A good bye to the old and a hello to the new

It’s quite a sad thing to cut down a tree, especially one that is hundreds of years old. Some trees are destined to be felled when they reach their maximum useful size. We have pines that I wouldn't weep over being felled, that doesn't mean I'd enjoy it, however most trees that are useful for timber purposes are older than me.

So when it came to make the decision to de-limb (and effectively kill) a 300+ year old Beech, it was not something that we took lightly. A decision about 3 years in the making, but made for the right reasons; Safety. In all seriousness, trees can be dangerous organisms. They can easily hold literally tons of weight in their smallest branches and even "healthy" limbs can drop given the right weather conditions. So having a tree that is rotting from the inside out is something that we simply cannot ignore, especially being open to the public.

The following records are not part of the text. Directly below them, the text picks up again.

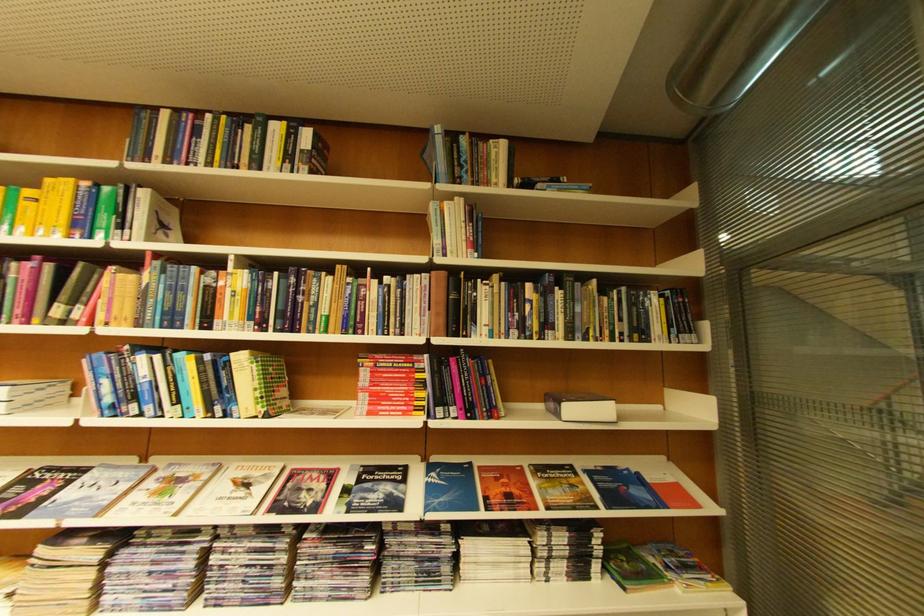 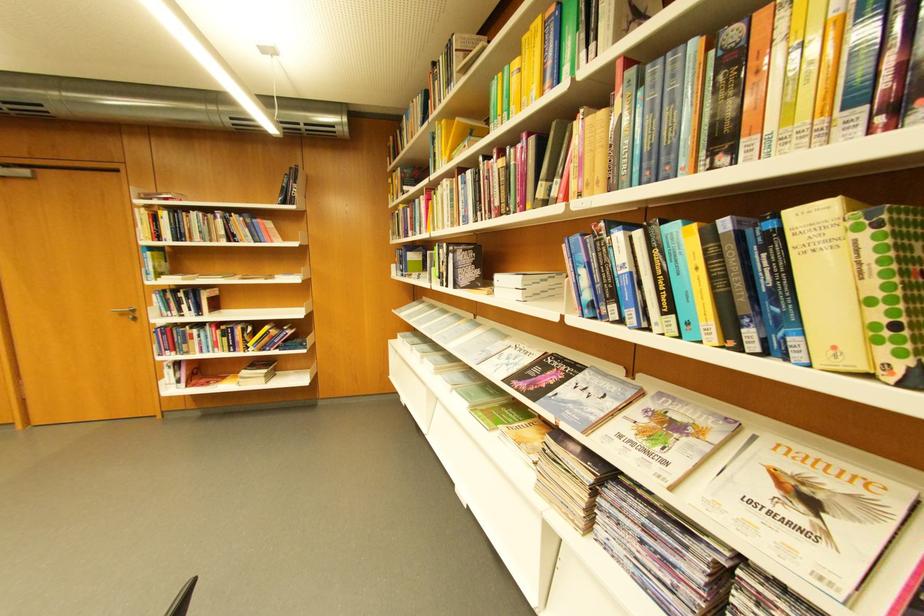 Locate, in the second image, the point that corresponds to point 251,477 in the first image.

(800, 469) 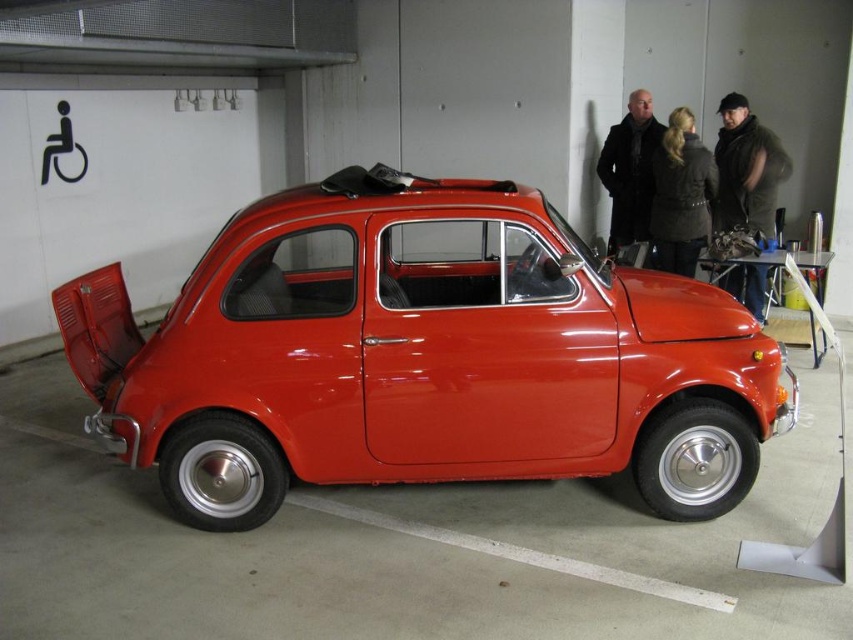 Is point (624, 298) positioned in front of point (602, 172)?

Yes, point (624, 298) is closer to viewer.

Locate an element on the screen. glossy red car at center is located at coordinates (422, 356).

Between dark brown leather jacket at center and black wool coat at upper right, which one is positioned lower?

dark brown leather jacket at center is below.

Between dark brown leather jacket at center and black wool coat at upper right, which one appears on the left side from the viewer's perspective?

Positioned to the left is black wool coat at upper right.

Locate an element on the screen. The width and height of the screenshot is (853, 640). dark brown leather jacket at center is located at coordinates (682, 195).

Does glossy red car at center have a smaller size compared to dark brown leather jacket at center?

No.

Is point (450, 340) farther from viewer compared to point (708, 186)?

That is False.

Where is `glossy red car at center`? This screenshot has height=640, width=853. glossy red car at center is located at coordinates [x=422, y=356]. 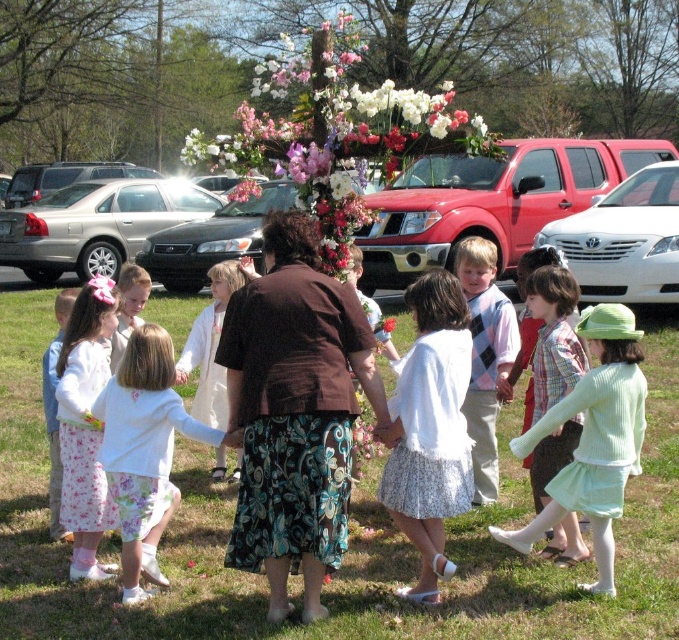 Between white floral skirt at center and argyle sweater vest at center, which one has less height?

white floral skirt at center

Is point (155, 333) closer to camera compared to point (469, 394)?

Yes, point (155, 333) is closer to viewer.

Describe the element at coordinates (145, 449) in the screenshot. I see `white floral skirt at center` at that location.

Find the location of a particular element. Image resolution: width=679 pixels, height=640 pixels. white floral skirt at center is located at coordinates (145, 449).

Can you confirm if light green fabric dress at lower right is wider than white floral skirt at center?

Incorrect, light green fabric dress at lower right's width does not surpass white floral skirt at center's.

Is point (619, 504) less distant than point (204, 426)?

Yes.

The image size is (679, 640). I want to click on light green fabric dress at lower right, so click(x=593, y=440).

Where is `floral arrangement at center`? This screenshot has height=640, width=679. floral arrangement at center is located at coordinates (335, 129).

Measure the distance between point (329, 269) and camera.

Point (329, 269) is 23.22 feet from camera.

Find the location of a particular element. The width and height of the screenshot is (679, 640). floral arrangement at center is located at coordinates (335, 129).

There was a double whammy of fungal infections that have made this tree decline faster in its old age. Porcelain Fungus (Oudemansiella mucida) was eating away at the branches causing them to rot and suffer from advanced branch drop and Giant Polypore (Meripilus giganteus) was eating away at the roots, creating a real threat of wind throw, i.e. the tree falling over completely. Needless to say those are the two fungi that we identified, but there were probably dozens of pathogens and fungi affecting the Beech owing to its poor health.

With all that being said I'm going to let the pictures do the rest of the talking before I get on to some happier news!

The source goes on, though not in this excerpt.